それは紛れもなく耳に見えた。しかし、人間の耳ではなく、動物の耳に。
「……なるほど、そういうことだったか。通りで魔物が少ないはずの場所に、こんなにも奴等がいたわけだ」
アルヴが、感慨深そうに呟いて立ち上がる。
「なっ! ドラゴン!?」
剣を構えた女性は、アルヴとユナの後ろで魔物の死体を食っているドラゴンに気づき、驚きの声を発した。
『アルヴよ……あれは』
「あぁ、分かってる」
そんなドラゴンは、アルヴと何やら会話を交わした。
「……くっ! しかし、下僕を殺された仇はとらなければならない」
女性は剣を構えたまま腰を落とした。そして、そのままこちらに向かって来たのである。
「なんで!?」
状況が理解できず、ユナは悲鳴をあげようとする。
しかし。
「おせぇよ」
そんな暇もなく、彼女の真後ろに現れたアルヴがその首筋に手刀を叩き込んだ。
「がっ!……?」
崩れ落ちる女性。そして、そのまま意識を失った。
「はっ? はっ?」
訳も分からぬままにユナは、その女性へと走る。
何故、女性がいきなり攻撃をしてきたのか、何故、アルヴは何の躊躇いもなく応戦したのか、頭が追い付いていかない。
「アルヴさん!」
とりあえず、嫌な予感がしてユナはアルヴの名を呼んだ。
「……なんだよ?」
「その人は食べちゃダメです!」
「誰が食うか!」
ユナの言葉に、思わず盛大にツッコむ。
「え……でも、今攻撃を……」
「こいつが襲ってきたからだ」
その言葉にユナはホッとした。
「なんだ、てっきり食料にするのかと……」
「さすがに人は食わない。

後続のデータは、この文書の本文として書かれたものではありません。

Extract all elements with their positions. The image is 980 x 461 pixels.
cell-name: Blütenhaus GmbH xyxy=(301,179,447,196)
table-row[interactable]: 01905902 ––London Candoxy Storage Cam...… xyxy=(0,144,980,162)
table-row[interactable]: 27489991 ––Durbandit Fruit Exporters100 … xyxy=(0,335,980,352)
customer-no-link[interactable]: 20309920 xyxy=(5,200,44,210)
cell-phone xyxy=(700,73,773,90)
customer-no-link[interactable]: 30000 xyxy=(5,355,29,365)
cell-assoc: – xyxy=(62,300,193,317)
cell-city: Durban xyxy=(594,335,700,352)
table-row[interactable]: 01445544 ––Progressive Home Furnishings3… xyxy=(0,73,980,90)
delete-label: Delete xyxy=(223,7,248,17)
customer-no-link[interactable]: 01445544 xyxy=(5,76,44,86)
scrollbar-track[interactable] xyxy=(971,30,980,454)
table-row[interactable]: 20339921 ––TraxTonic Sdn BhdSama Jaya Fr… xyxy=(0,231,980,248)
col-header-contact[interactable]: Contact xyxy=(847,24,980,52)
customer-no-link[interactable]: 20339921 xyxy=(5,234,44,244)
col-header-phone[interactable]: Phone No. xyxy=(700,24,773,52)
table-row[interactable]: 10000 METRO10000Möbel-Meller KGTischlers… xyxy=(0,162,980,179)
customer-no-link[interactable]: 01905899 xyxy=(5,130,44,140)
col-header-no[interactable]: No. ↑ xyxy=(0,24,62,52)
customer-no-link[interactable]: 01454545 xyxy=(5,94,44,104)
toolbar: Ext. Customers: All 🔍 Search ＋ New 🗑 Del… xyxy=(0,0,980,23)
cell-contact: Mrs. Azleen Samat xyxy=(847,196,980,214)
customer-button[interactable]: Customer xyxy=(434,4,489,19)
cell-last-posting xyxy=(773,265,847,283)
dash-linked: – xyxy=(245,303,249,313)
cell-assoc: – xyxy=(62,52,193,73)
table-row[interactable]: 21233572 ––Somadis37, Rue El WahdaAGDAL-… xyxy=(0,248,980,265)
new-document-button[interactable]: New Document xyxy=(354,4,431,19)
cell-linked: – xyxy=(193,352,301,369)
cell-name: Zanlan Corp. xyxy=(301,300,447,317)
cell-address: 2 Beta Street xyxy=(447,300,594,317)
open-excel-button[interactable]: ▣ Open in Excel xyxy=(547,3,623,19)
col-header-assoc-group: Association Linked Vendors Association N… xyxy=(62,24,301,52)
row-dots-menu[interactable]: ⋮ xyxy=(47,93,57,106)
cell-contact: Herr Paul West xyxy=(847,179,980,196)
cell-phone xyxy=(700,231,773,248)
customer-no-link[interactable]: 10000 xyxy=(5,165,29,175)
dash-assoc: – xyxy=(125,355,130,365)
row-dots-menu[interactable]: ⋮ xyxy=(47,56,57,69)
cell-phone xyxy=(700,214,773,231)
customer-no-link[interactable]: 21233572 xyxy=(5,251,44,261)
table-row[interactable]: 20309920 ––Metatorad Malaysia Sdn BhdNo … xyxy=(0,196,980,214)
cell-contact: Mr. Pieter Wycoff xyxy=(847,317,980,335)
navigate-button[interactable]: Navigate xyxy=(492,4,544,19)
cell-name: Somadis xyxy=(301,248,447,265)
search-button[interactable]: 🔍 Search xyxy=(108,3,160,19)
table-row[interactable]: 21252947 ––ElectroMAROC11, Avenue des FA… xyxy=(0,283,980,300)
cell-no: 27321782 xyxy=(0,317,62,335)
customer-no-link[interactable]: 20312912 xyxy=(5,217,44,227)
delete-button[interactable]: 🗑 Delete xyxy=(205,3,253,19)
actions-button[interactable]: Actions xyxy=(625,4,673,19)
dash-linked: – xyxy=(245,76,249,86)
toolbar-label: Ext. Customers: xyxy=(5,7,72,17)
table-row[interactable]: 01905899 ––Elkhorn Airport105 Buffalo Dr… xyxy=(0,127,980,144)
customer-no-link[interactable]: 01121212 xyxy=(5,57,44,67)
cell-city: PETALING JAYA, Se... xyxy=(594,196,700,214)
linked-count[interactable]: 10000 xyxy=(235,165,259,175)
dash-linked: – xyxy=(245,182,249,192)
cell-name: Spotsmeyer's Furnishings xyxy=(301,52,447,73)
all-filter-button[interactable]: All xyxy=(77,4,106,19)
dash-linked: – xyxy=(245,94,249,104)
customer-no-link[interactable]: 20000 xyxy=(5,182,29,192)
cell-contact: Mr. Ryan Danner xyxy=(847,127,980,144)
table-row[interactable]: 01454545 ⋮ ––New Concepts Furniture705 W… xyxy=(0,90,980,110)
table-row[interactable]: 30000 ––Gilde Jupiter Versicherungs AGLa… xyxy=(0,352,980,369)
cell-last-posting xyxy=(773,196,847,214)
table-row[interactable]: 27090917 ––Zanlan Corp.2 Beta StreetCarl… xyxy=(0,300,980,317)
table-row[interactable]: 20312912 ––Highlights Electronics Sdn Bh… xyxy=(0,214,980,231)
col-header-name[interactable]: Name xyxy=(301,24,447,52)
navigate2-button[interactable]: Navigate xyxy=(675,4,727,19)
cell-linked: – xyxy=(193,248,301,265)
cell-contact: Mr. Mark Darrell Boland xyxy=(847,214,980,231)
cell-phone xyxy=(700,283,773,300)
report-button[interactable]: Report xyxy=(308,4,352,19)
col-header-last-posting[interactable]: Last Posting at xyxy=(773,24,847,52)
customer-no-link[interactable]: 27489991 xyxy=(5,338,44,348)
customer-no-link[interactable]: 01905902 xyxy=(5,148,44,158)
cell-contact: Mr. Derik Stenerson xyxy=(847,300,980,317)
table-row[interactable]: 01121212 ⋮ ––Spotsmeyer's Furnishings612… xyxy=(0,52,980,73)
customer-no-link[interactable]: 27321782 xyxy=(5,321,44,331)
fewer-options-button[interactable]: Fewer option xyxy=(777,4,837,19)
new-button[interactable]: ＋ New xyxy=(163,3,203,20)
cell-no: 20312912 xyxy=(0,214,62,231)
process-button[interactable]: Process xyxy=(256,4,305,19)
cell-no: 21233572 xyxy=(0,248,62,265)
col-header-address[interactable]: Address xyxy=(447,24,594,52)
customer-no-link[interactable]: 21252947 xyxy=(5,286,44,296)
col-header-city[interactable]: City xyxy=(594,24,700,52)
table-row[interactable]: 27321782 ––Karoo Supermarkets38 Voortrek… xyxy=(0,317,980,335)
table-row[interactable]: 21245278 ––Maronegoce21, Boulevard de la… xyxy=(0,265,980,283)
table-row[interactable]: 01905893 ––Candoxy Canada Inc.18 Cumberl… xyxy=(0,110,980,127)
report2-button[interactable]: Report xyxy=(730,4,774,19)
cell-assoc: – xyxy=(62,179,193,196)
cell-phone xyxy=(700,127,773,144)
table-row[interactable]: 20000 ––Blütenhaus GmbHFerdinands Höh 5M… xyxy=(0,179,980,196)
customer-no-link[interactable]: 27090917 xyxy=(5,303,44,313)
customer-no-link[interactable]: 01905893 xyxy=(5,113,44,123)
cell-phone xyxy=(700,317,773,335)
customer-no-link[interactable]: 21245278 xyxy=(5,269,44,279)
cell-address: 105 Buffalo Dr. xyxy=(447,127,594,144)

……まぁ、こいつは『人』じゃないがな」
その言葉に、ユナは小首を傾げる。
「人じゃない?」
「よく見ろ。頭にアイツらと同じ耳が生えてるだろ」
気を失っている女性を見下ろすと、その頭には、先程の魔物と同じような耳が確かに生えていた。
「この人は……」
そう言ったユナに、アルヴは笑って答える。
「俺も驚いた。まさか……こんな所で再会するとはな」
「知ってるんですか? この人」
「あぁ。こいつは――――」
アルヴは女性を見下ろしながら、ハッキリとその言葉を口にした。
「――――俺と同類だ」
前作 第三章 一話『十年前の報告書』 抜粋
『実験施設壊滅の概要』
……先日、タウーレン西に建設された実験施設が、何者かの手によって破壊されたのを確認した。実験施設では、魔核を体に埋め込んだ『対魔物生物兵器』の開発が進められており、これの失敗によるものではないかと推測される。生存者はなし。生物兵器の残骸もいくつか回収することに成功。しかし、その残骸は少なかったことから、生物兵器が逃亡したと思われる。また、施設の破壊も、生物兵器によって行われたものであると思われる。回収できなかった残骸から予想するに、逃亡したのは十体。その中でも、雷竜の魔石を結合させて生成した最上級魔核の生物兵器、第四十四号は実験体の中でも計測不可能な魔力を保持しているため、危険と判断される。本部には至急、生物兵器破壊の追手を要請する。
なお、実験施設は原型を止めないほどに破壊されていたため、強力な魔法によるものと思われる。追手には魔法の扱いに長けた者たちを選別されたし。
また、破壊された施設の回収予算は…………。
※アルヴは殆ど最強のため、戦闘は今後もサクサク進んでいきます。